Kita harus mengejar tersangka yang sebenarnya.
Jangan bertindak sendirian.
Ayo.
Akan kuantar kau pulang.
Para rekanku ada di mobil sana. Mereka di sini untuk melindungimu.
Maksudmu untuk mengawasiku.
Benar. Walau aku berpikir begini,
secara resmi, kau masih tersangka dalam kasus pembunuhan.
Semoga kau mengerti.
Bisakah kau menyelidiki dr. Namil Hong?
Kami seharusnya bertemu pada hari kau melihatku di mal.
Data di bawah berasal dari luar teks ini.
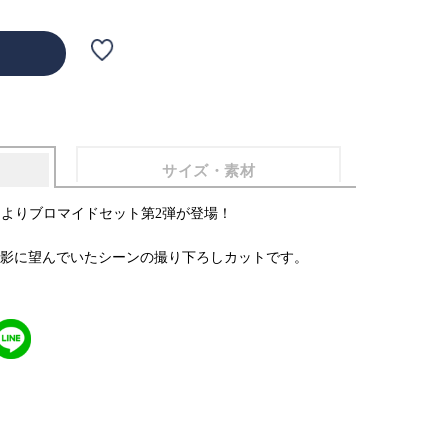
サイズ・素材
２」よりブロマイドセット第2弾が登場！
影に望んでいたシーンの撮り下ろしカットです。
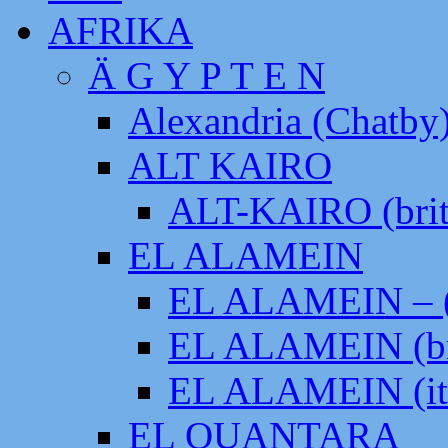
AFRIKA
Ä G Y P T E N
Alexandria (Chatby
ALT KAIRO
ALT-KAIRO (brit
EL ALAMEIN
EL ALAMEIN – (
EL ALAMEIN (br
EL ALAMEIN (it
EL QUANTARA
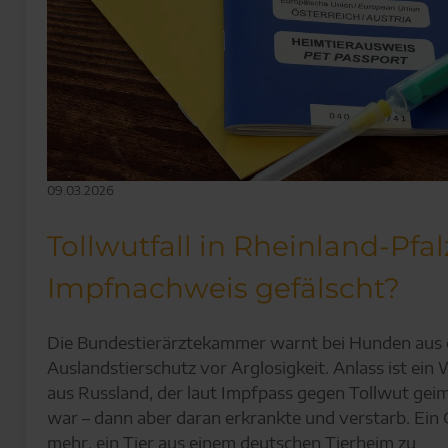
09.03.2026
Tollwutfall in Rheinland-Pfal
Impfnachweis gefälscht?
Die Bundestierärztekammer warnt bei Hunden aus
Auslandstierschutz vor Arglosigkeit. Anlass ist ein
aus Russland, der laut Impfpass gegen Tollwut gei
war – dann aber daran erkrankte und verstarb. Ein
mehr, ein Tier aus einem deutschen Tierheim zu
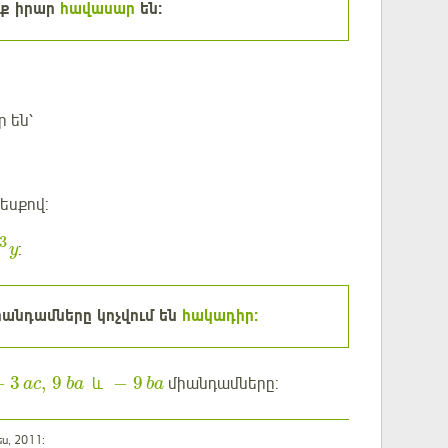
նք իրար
հավասար
են:
 են՝
եսքով:
3
:
y
անդամները կոչվում են
հակադիր:
−
3
,
9
−
9
և
միանդամները:
ac
ba
ba
ս, 2011:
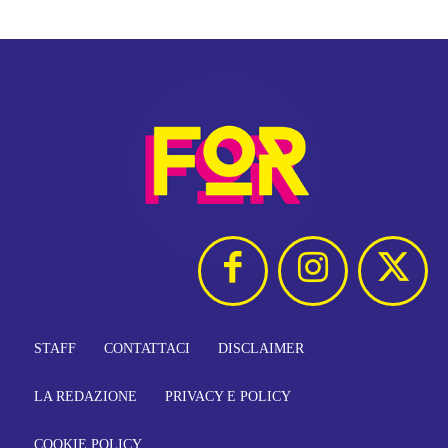
STAFF
CONTATTACI
DISCLAIMER
LA REDAZIONE
PRIVACY E POLICY
COOKIE POLICY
Entah bagaimana, tapi mungkin dr. Hong terlibat.
Jika terlibat, dia mungkin tahu sesuatu tentang pria yang kabur itu.
Aku tak bisa menghubunginya.
Baik. Akan kuselidiki.
Baiklah.
Ini sangat mengecewakan.
Gadis itu masih hidup dan dr. Koh terus membuat masalah.
Yang paling menyebalkan adalah...
dr. Namil Hong menghilang.
Aku tahu banyak yang harus dikerjakan.
Akan kuurus sekarang juga.
Satu orang masuk dan tiga orang pergi bersama?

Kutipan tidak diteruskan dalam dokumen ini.